This year, I’ve made it a habit to meditate each morning (well, most mornings). I’ve been using Headspace to assist me in this process and I’ve noted several positive changes, some that were expected and some that weren’t. Naturally, I wanted to share this experience with those around me but I noticed that I kept describing the major benefit of regular meditation as increased “headspace” but was having a hard time describing what exactly that was and why it was beneficial (and, further, why it wasn’t just the product of great marketing but a pragmatic descriptor of the underlying phenomenon).
I work as a software engineer (but hamgineer would be more appropriate) and over time I’ve come to realize that what SWEs really do is design processes and because that’s at the core of what we do, we’ve developed a rich vocabulary to define these processes. Because life, too, is a set of processes, it’s often useful to utilize that rich technology-focused vocabulary to describe similar happenings found elsewhere in life. So in this post I’ll try to define headspace in more descriptive terms by leveraging the established vocabulary found in and around technology.
In order to continue with this analogy we must first establish a baseline of similarity. For these purposes, I’ll assert that a brain is like a computer.
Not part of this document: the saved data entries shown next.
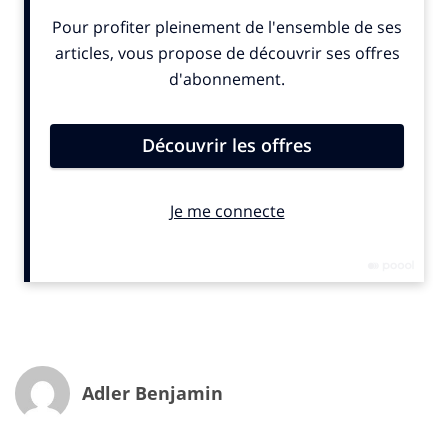
« Les marques doivent embrasser ce mouvement,
devenu aujourd’hui une réalité économique
incontournable. Elles seraient inspirées d’utiliser la
même stratégie que la foule, exactement comme elles
l’ont fait en adoptant les médias sociaux. Le partage, le
crowfunding et le crowdsourcing représentent une
nouvelle opportunité ». Les recommandations de
Jeremiah Owyang, fondateur de Crowd Companies
s’inscrivent justement dans le droit fil des constats
relatés par INfluencia depuis un an. Indéniablement
favorable pour les consommateurs et de plus en plus
prisée par les marques, l’économie collaborative est-
elle pour autant bénéfique au marché du travail ? C’est
la question que soulève Marianna Cooper, professeur
de sociologie à l’université de Stanford.
Chercheuse en chef pour Sheryl Sandberg dans son
Adler Benjamin
best-seller Lean In, Marianne Cooper plaide pour un
meilleur équilibre des jugements sur les conséquences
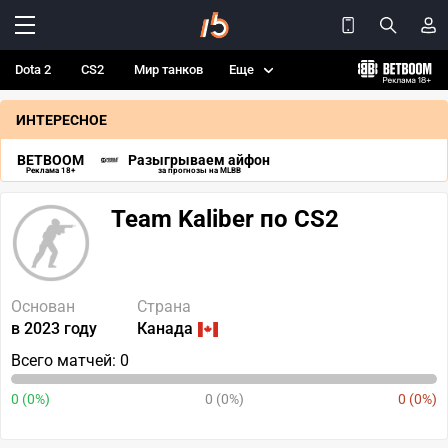
Dota 2
CS2
Мир танков
Еще
ИНТЕРЕСНОЕ
BETBOOM
Разыгрываем айфон
Реклама 18+
за прогнозы на MLBB
Team Kaliber по CS2
Основан
Страна
в 2023 году
Канада
Всего матчей: 0
0 (0%)
0 (0%)
0 (0%)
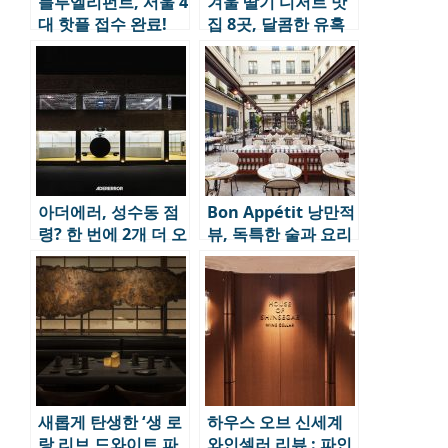
블루엘리펀트, 서울 4
겨울 딸기 디저트 맛
대 핫플 접수 완료!
집 8곳, 달콤한 유혹
이 시작된다.
아더에러, 성수동 점
Bon Appétit 낭만적
령? 한 번에 2개 더 오
뷰, 독특한 술과 요리
픈!
로 긴 여운을 남기는
미식 스폿 6
새롭게 탄생한 ‘생 로
하우스 오브 신세계
랑 리브 드와이트 파
와인셀러 리뷰 : 파인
It takes inputs and produces outputs like sight or hearing and speech or movement. There are background processes like breathing, blinking, and balance. There are resources that are allocated and replenished like energy via food or focus. There are consequences when we over allocate like fatigue, stress, and irritation.
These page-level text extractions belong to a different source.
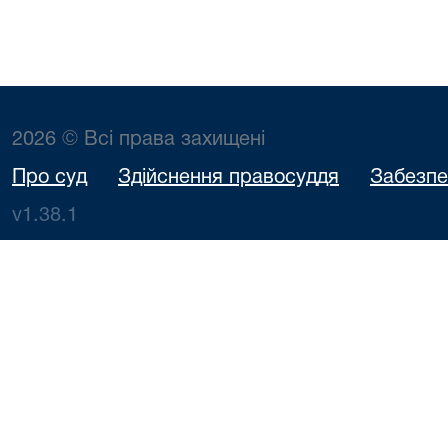
2026 © Всі права захищені
Про суд
Здійснення правосуддя
Забезпе
v1.38.1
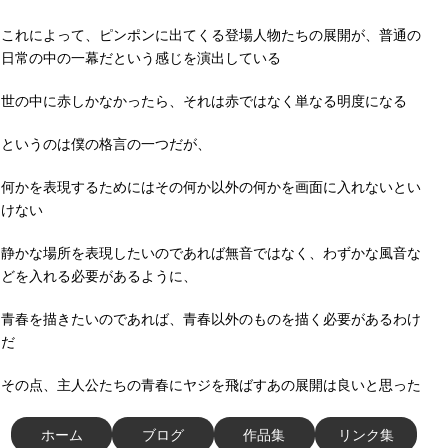
これによって、ピンポンに出てくる登場人物たちの展開が、普通の
日常の中の一幕だという感じを演出している
世の中に赤しかなかったら、それは赤ではなく単なる明度になる
というのは僕の格言の一つだが、
何かを表現するためにはその何か以外の何かを画面に入れないとい
けない
静かな場所を表現したいのであれば無音ではなく、わずかな風音な
どを入れる必要があるように、
青春を描きたいのであれば、青春以外のものを描く必要があるわけ
だ
その点、主人公たちの青春にヤジを飛ばすあの展開は良いと思った
ホーム
ブログ
作品集
リンク集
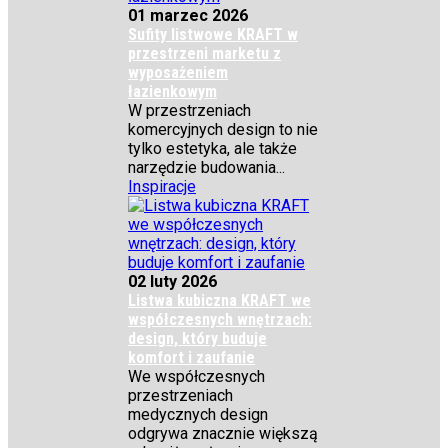
01 marzec 2026
Sufity listwowe KRAFT w
przestrzeni marketu z
wyposażeniem
łazienkowym
W przestrzeniach
komercyjnych design to nie
tylko estetyka, ale także
narzędzie budowania...
Inspiracje
02 luty 2026
Listwa kubiczna KRAFT we
współczesnych wnętrzach:
design, który buduje
komfort i zaufanie
We współczesnych
przestrzeniach
medycznych design
odgrywa znacznie większą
There exist many more similarities from which we could draw parallels but for now I believe these suffice.
For the coming thought experiment we’re going to assume that your computer is healthy in that it is without weird corruption or poorly crafted/malicious processes that might cause it to act abnormally.
When diagnosing a computer with performance problems, under normal conditions, there are a few things you look at first
A computer that is displaying some sort of performance / function issues typically has reached its threshold for one of these metrics. Thus a well functioning computer will try to maintain a usage percentage somewhere in the 60-90% range to allow buffer room between actual usage and its maximum capacity. This allows it to run smoothly while also making it robust to load variance that may occur due to an arbitrary process needing some extra resources for some reason. A reason for this may be that its task got harder or the process decided to work harder towards its completion, for instance why your computer might take a perf hit when you open a new Chrome tab on a media-rich website.
Similarly to a computer, we have our own processes each with their own tasks. If we were to think of a process for our job, for instance, maybe some tasks are answering emails, going to meetings, and writing reports. For our personal upkeep this might have showering, shaving, and even taxes.
Each of these processes requires resources to schedule and execute their tasks. In just the same way that an arbitrary process may suddenly require extra resources to run so too could a human process require extra resources, “I’m gonna need you to come in on saturday”. In the human world, such variance is often reasoned away with things like Murphy’s law, “life isn’t fair”, or other such maxims.
So just as buffer room is required to keep a computer running smoothly, so too do we need buffer room to allow us to progress against our own processes smoothly.
We call this buffer room headspace.
It is keeping your resource usage, both mental and physical, at a sustainable level so that when an arbitrary process starts to get resource hungry, you have the ability to satiate it without crashing the rest of them.